Refugees are Australia’s most entrepreneurial migrants and are almost twice as likely to be entrepreneurs as the wider Australian population. Despite this, both current policy and refugee settlement services focus on other forms of employment and rarely encourage entrepreneurship as a potential avenue for refugees in Australia.
A new report by the Centre for Policy Development (CDP) and Open Political Economy Network (OPEN) shows that supporting refugees in Australian to launch new businesses could result in nearly $1bn a year added to the economy within ten years. An increase in refugee businesses results in jobs for both refugees and locals as well as increased local and international trade. Celebrating refugee entrepreneurship also has the important outcome of helping to dispel fears that refugees are a burden on local communities.
Benefits of entrepreneurship for refugees and communities
Entrepreneurship by refugees has social and economic benefits for both refugees and the community. Self-employment offers refugees the psychological boost, social status, and pride of being a business owner. It also provides more opportunity to build connections in their community and to improve their English skills. The community gains added fiscal benefits such as increased access to products and services, jobs, increased tax revenue and decreased welfare spending.

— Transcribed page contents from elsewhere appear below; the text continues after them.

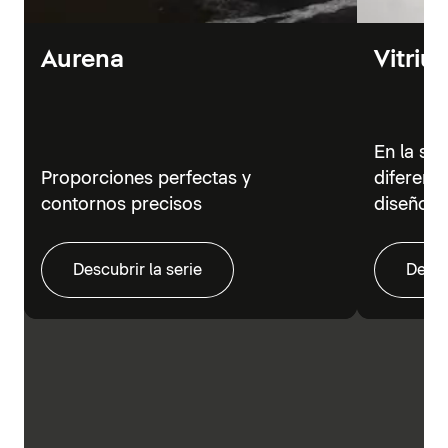
Aurena
Vitriu
En la se
Proporciones perfectas y
diferent
contornos precisos
diseño m
Descubrir la serie
Descu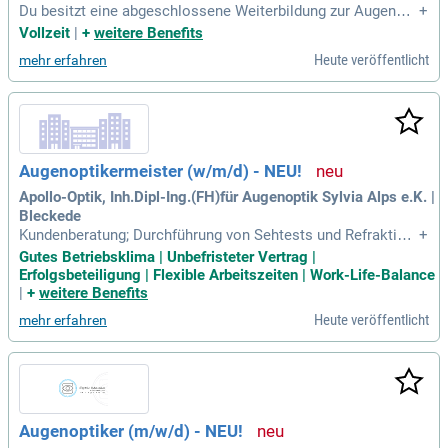
Du besitzt eine abgeschlossene Weiterbildung zur Augenopt
+
ikermeisterin (m/w/d) Du bist leidenschaftliche Augenoptik
Vollzeit
|
+
weitere Benefits
erin (m/w/d) und hast ein Gespür für Trends Du hast Freude
Heute veröffentlicht
mehr erfahren
am Umgang mit Menschen und einen ausgeprägten Service
gedanken Du arbeitest lösungsorientiert
Augenoptikermeister (w/m/d) - NEU!
Apollo-Optik, Inh.Dipl-Ing.(FH)für Augenoptik Sylvia Alps e.K. |
Bleckede
Kundenberatung; Durchführung von Sehtests und Refraktion
+
en; Anpassung von Brillen und Kontaktlinsen; Sicherstellung
Gutes Betriebsklima | Unbefristeter Vertrag |
unserer hohen Qualitätsstandards; Aktive Mitgestaltung ein
Erfolgsbeteiligung | Flexible Arbeitszeiten | Work-Life-Balance
es positiven und kollegialen Arbeitsumfelds; Abgeschlosse
|
+
weitere Benefits
ne Ausbildung als Augenoptikermeister
Heute veröffentlicht
mehr erfahren
Augenoptiker (m/w/d) - NEU!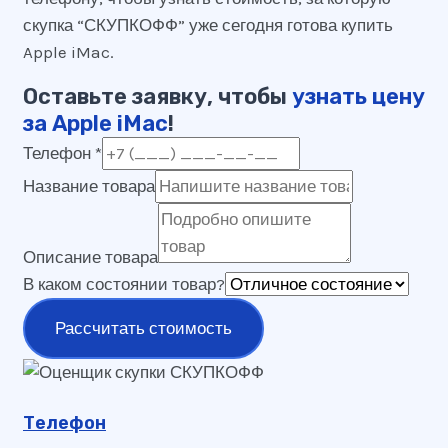
скупка “СКУПКОФФ” уже сегодня готова купить
Apple iMac.
Оставьте заявку, чтобы
узнать цену
за Apple iMac
!
Телефон
*
Название товара
Описание товара
В каком состоянии товар?
Рассчитать стоимость
Телефон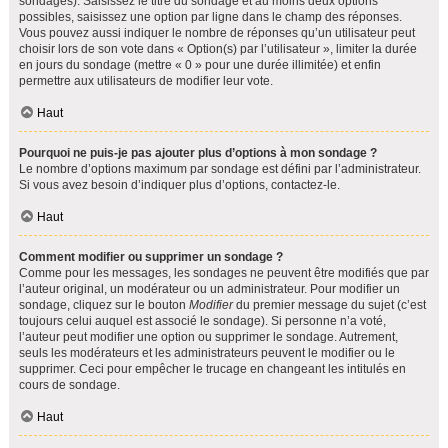
sondages). Saisissez le titre du sondage et au moins deux options
possibles, saisissez une option par ligne dans le champ des réponses.
Vous pouvez aussi indiquer le nombre de réponses qu’un utilisateur peut
choisir lors de son vote dans « Option(s) par l’utilisateur », limiter la durée
en jours du sondage (mettre « 0 » pour une durée illimitée) et enfin
permettre aux utilisateurs de modifier leur vote.
Haut
Pourquoi ne puis-je pas ajouter plus d’options à mon sondage ?
Le nombre d’options maximum par sondage est défini par l’administrateur.
Si vous avez besoin d’indiquer plus d’options, contactez-le.
Haut
Comment modifier ou supprimer un sondage ?
Comme pour les messages, les sondages ne peuvent être modifiés que par
l’auteur original, un modérateur ou un administrateur. Pour modifier un
sondage, cliquez sur le bouton
Modifier
du premier message du sujet (c’est
toujours celui auquel est associé le sondage). Si personne n’a voté,
l’auteur peut modifier une option ou supprimer le sondage. Autrement,
seuls les modérateurs et les administrateurs peuvent le modifier ou le
supprimer. Ceci pour empêcher le trucage en changeant les intitulés en
cours de sondage.
Haut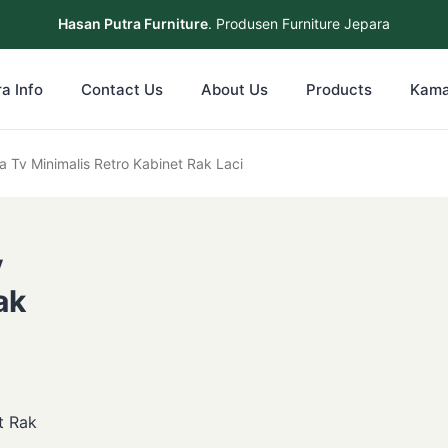
Hasan Putra Furniture
. Produsen Furniture Jepara
a Info
Contact Us
About Us
Products
Kama
 Tv Kayu Jati Meja Tv Minimalis Retro Kabinet Rak Laci
v
ak
t Rak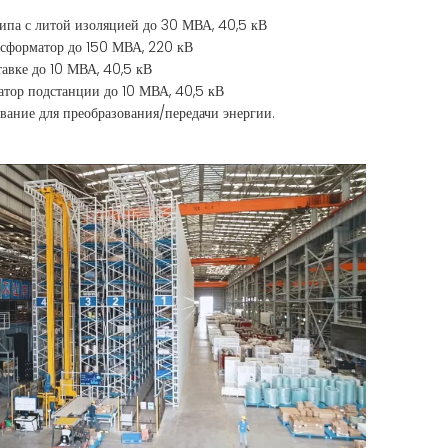
ипа с литой изоляцией до 30 МВА, 40,5 кВ
сформатор до 150 МВА, 220 кВ
авке до 10 МВА, 40,5 кВ
тор подстанции до 10 МВА, 40,5 кВ
вание для преобразования/передачи энергии.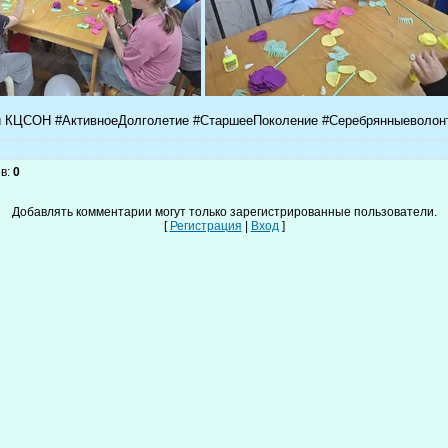
й КЦСОН #АктивноеДолголетие #СтаршееПоколение #Серебрянныеволон
в
:
0
Добавлять комментарии могут только зарегистрированные пользователи.
[
Регистрация
|
Вход
]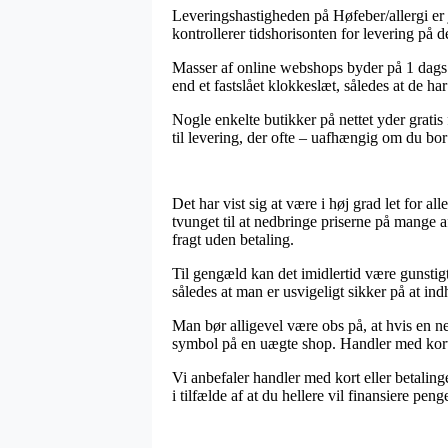
Leveringshastigheden på Høfeber/allergi er j
kontrollerer tidshorisonten for levering på d
Masser af online webshops byder på 1 dags f
end et fastslået klokkeslæt, således at de ha
Nogle enkelte butikker på nettet yder gratis
til levering, der ofte – uafhængig om du bor 
Det har vist sig at være i høj grad let for al
tvunget til at nedbringe priserne på mange 
fragt uden betaling.
Til gengæld kan det imidlertid være gunstigt
således at man er usvigeligt sikker på at ind
Man bør alligevel være obs på, at hvis en ne
symbol på en uægte shop. Handler med kort e
Vi anbefaler handler med kort eller betalin
i tilfælde af at du hellere vil finansiere pen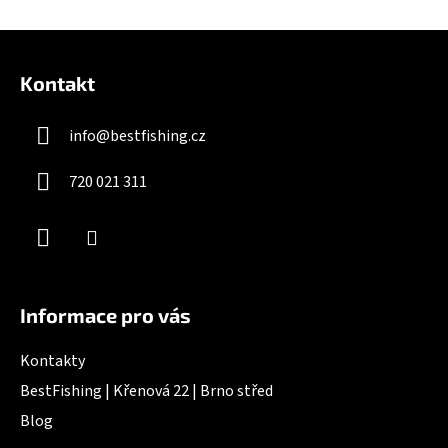
v
l
Z
á
á
d
Kontakt
p
a
a
c
info
@
bestfishing.cz
t
í
í
p
720 021 311
r
v
k
y
v
ý
Informace pro vás
p
i
Kontakty
s
u
BestFishing | Křenová 22 | Brno střed
Blog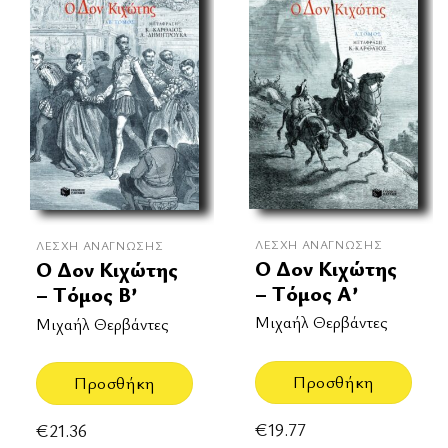
ΛΈΣΧΗ ΑΝΆΓΝΩΣΗΣ
ΛΈΣΧΗ ΑΝΆΓΝΩΣΗΣ
Ο Δον Κιχώτης
Ο Δον Κιχώτης
– Τόμος Α’
– Τόμος Β’
Μιχαήλ Θερβάντες
Μιχαήλ Θερβάντες
Προσθήκη
Προσθήκη
€
19.77
€
21.36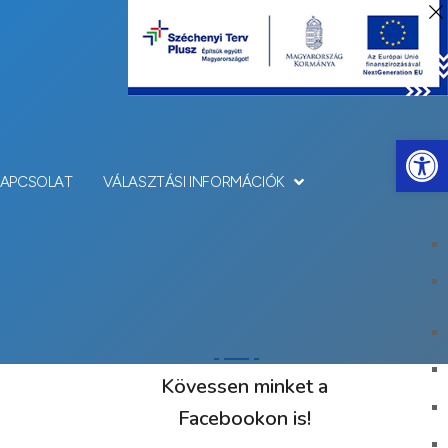
Eszkö
KAPCSOLAT
VÁLASZTÁSI INFORMÁCIÓK
Kövessen minket a
Facebookon is!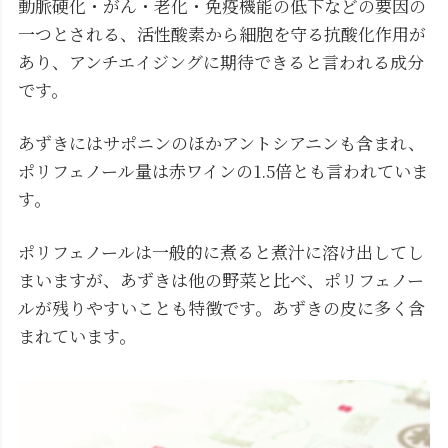
動脈硬化・がん・老化・免疫機能の低下などの要因の
一つとされる、活性酸素から細胞を守る抗酸化作用が
あり、アンチエイジングに期待できると言われる成分
です。
あずきにはサポニンのほかアントシアニンも含まれ、
ポリフェノール量は赤ワインの1.5倍とも言われていま
す。
ポリフェノールは一般的に煮ると煮汁に溶け出してし
まいますが、あずきは他の野菜と比べ、ポリフェノー
ルが残りやすいことも特徴です。あずきの皮に多く含
まれています。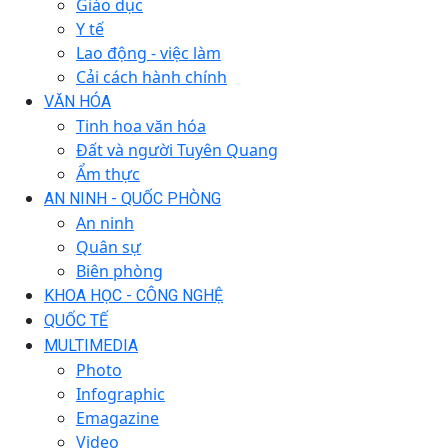
Giáo dục
Y tế
Lao động - việc làm
Cải cách hành chính
VĂN HÓA
Tinh hoa văn hóa
Đất và người Tuyên Quang
Ẩm thực
AN NINH - QUỐC PHÒNG
An ninh
Quân sự
Biên phòng
KHOA HỌC - CÔNG NGHỆ
QUỐC TẾ
MULTIMEDIA
Photo
Infographic
Emagazine
Video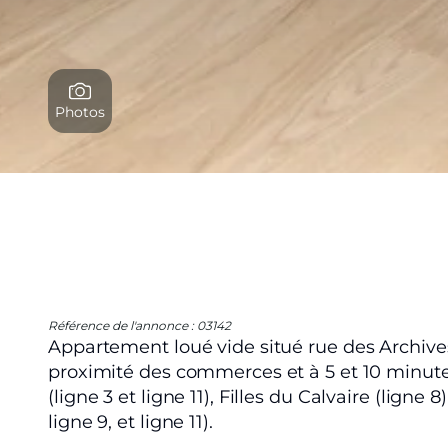
Photos
Référence de l'annonce : 03142
Appartement loué vide situé rue des Archive
proximité des commerces et à 5 et 10 minutes
(ligne 3 et ligne 11), Filles du Calvaire (ligne 8
ligne 9, et ligne 11).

Despite the lack of support currently available, refugees who start businesses generate a higher median income from their businesses than Australians in general. Some start businesses due to necessity; others after identifying an opportunity that locals have missed or translating previous experience to an Australian context.
Currently there is little access to training, mentoring, and support from federal and state governments. While some non-governmental organisations do offer programs, they lack both scale and funding and are generally limited to those in Sydney and Melbourne.
How to support refugee entrepreneurs
The report, titled Seven Steps to SUCCESS, outlines a number of recommendations to improve the support available to prospective refugee entrepreneurs in the following broad areas:
- Coordinate a strategic approach to present entrepreneurship as a viable option in all publicly-funded initiatives.
- Offer prospective entrepreneurs upskill via business and language training or acquisition of local business licenses.
- Support refugees to make connections both with other refugee entrepreneurs to share knowledge and with potential customers and markets.
- Provide access to capital via government backed loans to lower the biggest stumbling block of lack of funding.
- Lift regulations and welfare barriers that impede entrepreneurship by continuing welfare payments for the first year of business and creating additional visa places for refugee entrepreneurs.
- Target support both to different stages of business and different groups such as young people, women, and those in regional or rural areas.
- Finally, highlighting successful refugee entrepreneurs helps inspire others and create a more positive narrative about refugees in Australia.
These recommendations would work together to create a more supportive environment for refugee entrepreneurs in Australia and their local communities.